◆ **How to complete this task**: In your answer, print every record exactly as it is written.

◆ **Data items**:
##############################

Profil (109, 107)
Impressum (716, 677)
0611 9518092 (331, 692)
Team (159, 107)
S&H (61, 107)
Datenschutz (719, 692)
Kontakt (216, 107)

##############################

◆ **Reply**:
Profil (109, 107)
Impressum (716, 677)
0611 9518092 (331, 692)
Team (159, 107)
S&H (61, 107)
Datenschutz (719, 692)
Kontakt (216, 107)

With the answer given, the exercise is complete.